OTTAWA — With the Bank of Canada nearing its next policy decision, expectations of an interest-rate hike increased Wednesday after governor Stephen Poloz reiterated that his 2015 cuts appeared to have done their job.
Poloz made the comments in an interview broadcast on business news channel CNBC. He noted the Canadian economy enjoyed “surprisingly” strong growth in the first three months of 2017 and he expected the pace to stay above potential.
The Canadian dollar climbed to a four-month high of 76.44 cents US after Poloz’s comments, which fed speculation about a rate increase as early as its next scheduled announcement in two weeks. The boost lifted the loonie from an average price of 75.83 cents US on Tuesday.
If the central bank increases its key rate, the big Canadian banks are expected to raise their prime rates, driving up the cost of variable rate mortgages, other loans and lines of credit tied to the benchmark rate.
Poloz credited the two rate cuts introduced by the bank in 2015 for helping the economy counteract the effects of the oil-price slump, which began in late 2014. The reductions also helped increase the speed of the adjustment, Poloz added.
“It does look as though those cuts have done their job,” said Poloz, who was in Portugal on Wednesday to participate in a forum hosted by the European Central Bank.
“But we’re just approaching a new interest rate decision so I don’t want to prejudge. But certainly we need to be at least considering that whole situation now that the capacity, excess capacity, is being used up steadily.”
Later Wednesday, deputy governor Lynn Patterson echoed Poloz in a Calgary speech, stating that the rate cuts had “helped to facilitate the economy’s adjustment to the oil-price shock.”
Patterson then added: ”the economic drag from lower prices is largely behind us.”
In recent weeks, a shift toward more “hawkish” statements by Poloz and the bank’s senior deputy governor, Carolyn Wilkins, suggested the bank was moving closer to its first rate increase in nearly seven years. Poloz stated earlier this month that his 2015 rate cuts had done their jobs.
Still, a softer-than-expected inflation report last Friday led some analysts to believe the bank might wait until the fall or later before introducing a rate increase. Inflation was once again below the bank’s target of two per cent.
But economists interpreted the fresh remarks Wednesday as signals the bank has not backed away from its view, even after the inflation numbers came out. Many believe it may be preparing to raise the benchmark as early as its July 12 announcement.

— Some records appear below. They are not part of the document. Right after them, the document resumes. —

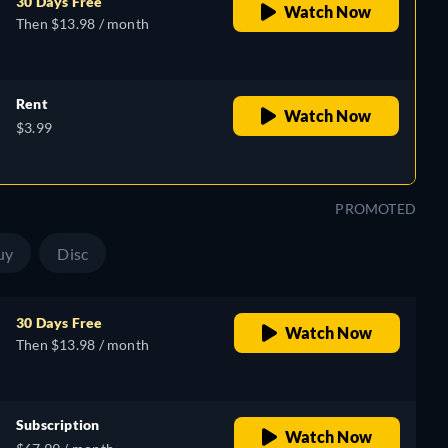
30 Days Free
Watch Now
Then $13.98 / month
Rent
Watch Now
$3.99
PROMOTED
uy
Disc
30 Days Free
Watch Now
Then $13.98 / month
Subscription
Watch Now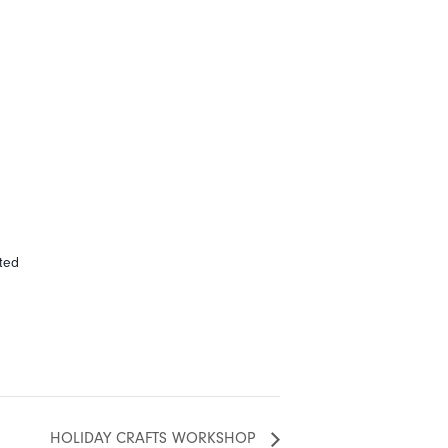
ted
HOLIDAY CRAFTS WORKSHOP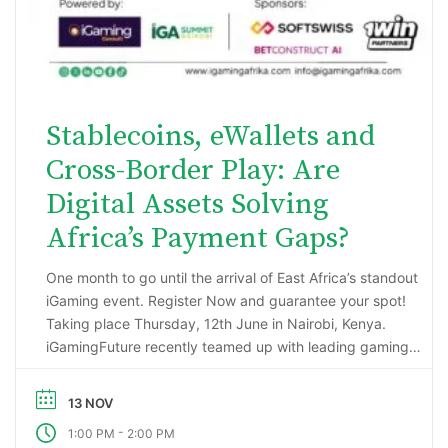
Stablecoins, eWallets and
Cross-Border Play: Are
Digital Assets Solving
Africa’s Payment Gaps?
One month to go until the arrival of East Africa’s standout
iGaming event. Register Now and guarantee your spot!
Taking place Thursday, 12th June in Nairobi, Kenya.
iGamingFuture recently teamed up with leading gaming
data intelligence firm; H2 Gambling Capital in an exciting
market research project that has reported some
13 NOV
incredibly impressive numbers being generated …
-
1:00 PM
2:00 PM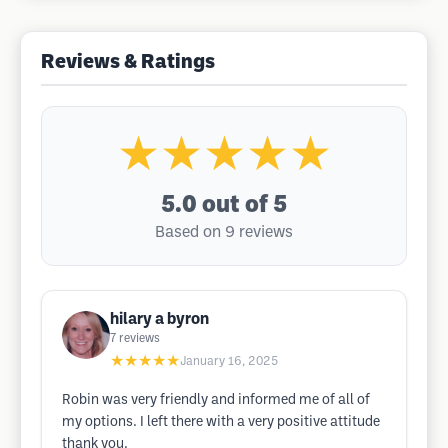
Reviews & Ratings
★★★★★
5.0
out of 5
Based on 9 reviews
hilary a byron
7
reviews
★★★★★
January 16, 2025
Robin was very friendly and informed me of all of
my options. I left there with a very positive attitude
thank you.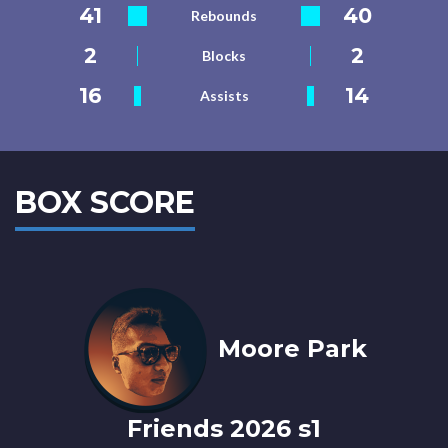
41
40
Rebounds
2
2
Blocks
16
14
Assists
BOX SCORE
Moore Park
Friends 2026 s1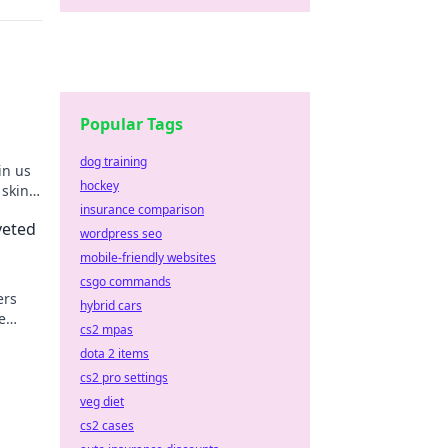
Popular Tags
dog training
in us
hockey
 skins
insurance comparison
veted
wordpress seo
mobile-friendly websites
csgo commands
ers
hybrid cars
e
cs2 mpas
mpress
dota 2 items
cs2 pro settings
veg diet
cs2 cases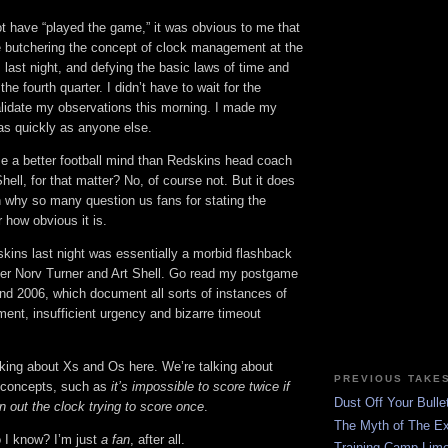
t have “played the game,” it was obvious to me that
 butchering the concept of clock management at the
 last night, and defying the basic laws of time and
e fourth quarter. I didn’t have to wait for the
validate my observations this morning. I made my
as quickly as anyone else.
 a better football mind than Redskins head coach
hell, for that matter? No, of course not. But it does
why so many question us fans for stating the
 how obvious it is.
kins last night was essentially a morbid flashback
der Norv Turner and Art Shell. Go read my postgame
nd 2006, which document all sorts of instances of
nt, insufficient urgency and bizarre timeout
lking about Xs and Os here. We’re talking about
PREVIOUS TAKE
l concepts, such as
it’s impossible to score twice if
Dust Off Your Bulle
n out the clock trying to score once
.
The Myth of The Ex
o I know? I’m just
a fan
, after all.
Training Camp Lime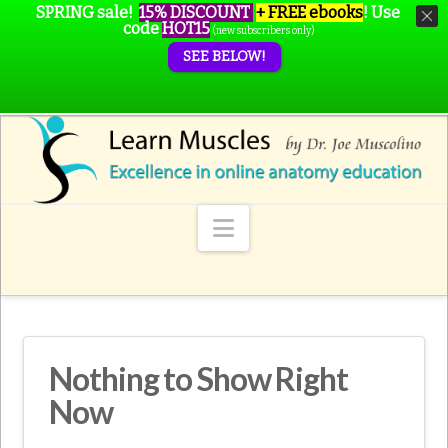
SPRING sale!
15% DISCOUNT
+ FREE ebooks
!
Use
code
HOT15
(new subscribers only)
SEE BELOW!
Navigation
Nothing to Show Right
Now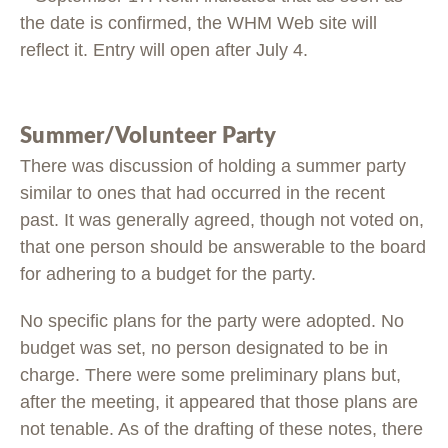
the date is confirmed, the WHM Web site will
reflect it. Entry will open after July 4.
Summer/Volunteer Party
There was discussion of holding a summer party
similar to ones that had occurred in the recent
past. It was generally agreed, though not voted on,
that one person should be answerable to the board
for adhering to a budget for the party.
No specific plans for the party were adopted. No
budget was set, no person designated to be in
charge. There were some preliminary plans but,
after the meeting, it appeared that those plans are
not tenable. As of the drafting of these notes, there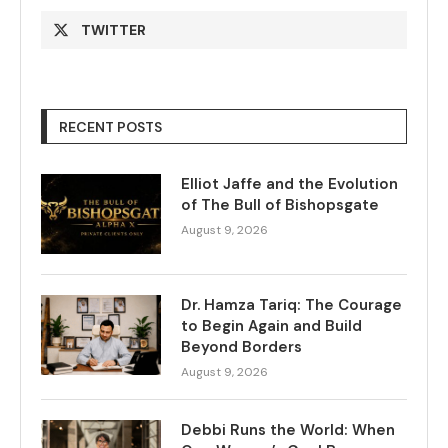
TWITTER
RECENT POSTS
Elliot Jaffe and the Evolution
of The Bull of Bishopsgate
August 9, 2026
Dr. Hamza Tariq: The Courage
to Begin Again and Build
Beyond Borders
August 9, 2026
Debbi Runs the World: When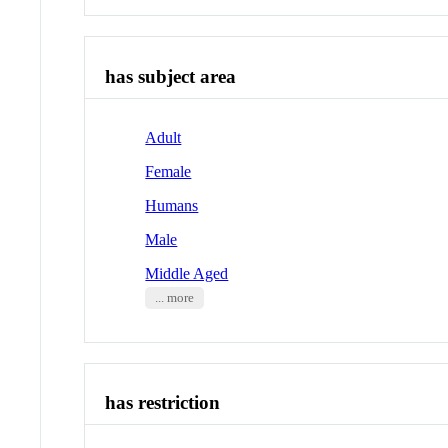
has subject area
Adult
Female
Humans
Male
Middle Aged
... more
has restriction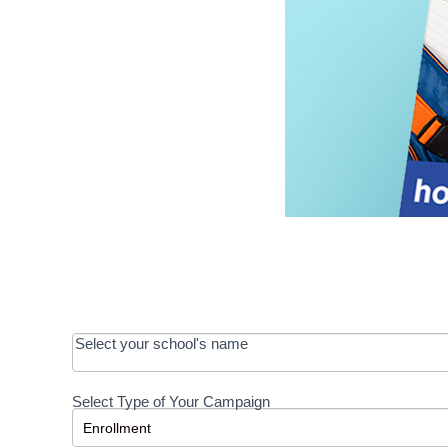
OOS:
Select your school's name
Request a
Select Type of Your Campaign
Development
Select Type of Your Campaign
-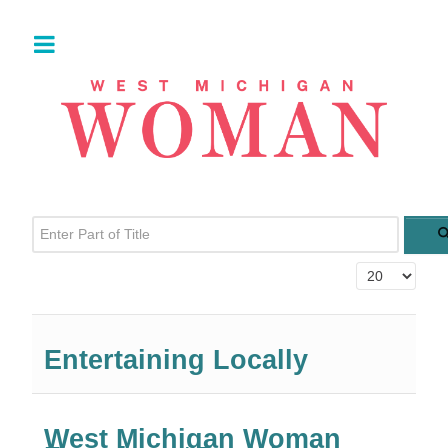
Enter Part of Title
Display #
Entertaining Locally
West Michigan Woman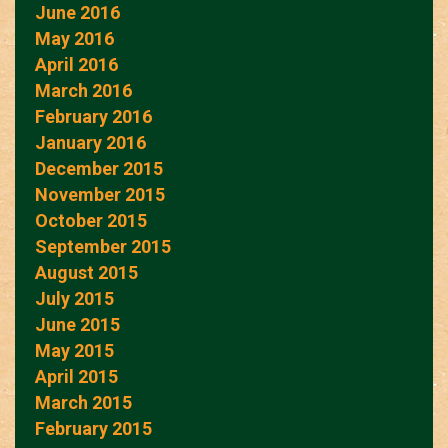
June 2016
May 2016
April 2016
March 2016
February 2016
January 2016
December 2015
November 2015
October 2015
September 2015
August 2015
July 2015
June 2015
May 2015
April 2015
March 2015
February 2015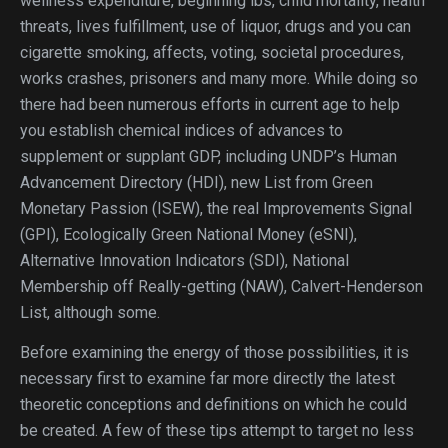
wellness expenditure, beginning lbs, child mortality, health
threats, lives fulfillment, use of liquor, drugs and you can
cigarette smoking, affects, voting, societal procedures,
works crashes, prisoners and many more. While doing so
there had been numerous efforts in current age to help
you establish chemical indices of advances to
supplement or supplant GDP, including UNDP’s Human
Advancement Directory (HDI), new List from Green
Monetary Passion (ISEW), the real Improvements Signal
(GPI), Ecologically Green National Money (eSNI),
Alternative Innovation Indicators (SDI), National
Membership off Really-getting (NAW), Calvert-Henderson
List, although some.
Before examining the energy of those possibilities, it is
necessary first to examine far more directly the latest
theoretic conceptions and definitions on which he could
be created. A few of these tips attempt to target no less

“They’ve made it clear that they’re ready to move,” said BMO’s Benjamin Reitzes, who added that before Poloz’s latest comments his bank was predicting an autumn rate hike.
“We’re now calling for a rate increase in July.”
Reitzes said Poloz’s comments indicate the governor is “comfortable” with oil in its current range of USD$40 to USD$50 per barrel.
Desjardins senior economist Jimmy Jean wrote: “This does not sound like a central banker who was profoundly shaken by the weaker-than-expected (consumer price index) numbers of last Friday.”
On Friday, Statistics Canada will release a key batch of data for analysts to chew on: gross domestic product numbers for April.
The bank lowered its rate twice in 2015 to the very low level of 0.5 per cent to help offset the effects of the oil-price shock.
Poloz said the drop in oil prices set Canada’s economy back — causing the central bank to compensate by lowering interest rates — but that growth has rebounded with an “encouraging” pace in recent months.
While he said he expects growth to moderate to a more normal level, he predicted it would remain “above potential.”
Poloz, who participated in a panel with Bank of England governor Mark Carney, European Central Bank president Mario Draghi and Bank of Japan governor Haruhiko Kuroda, also said virtually every major area of the world seems to be gaining economic momentum — with the United States “way out in front.”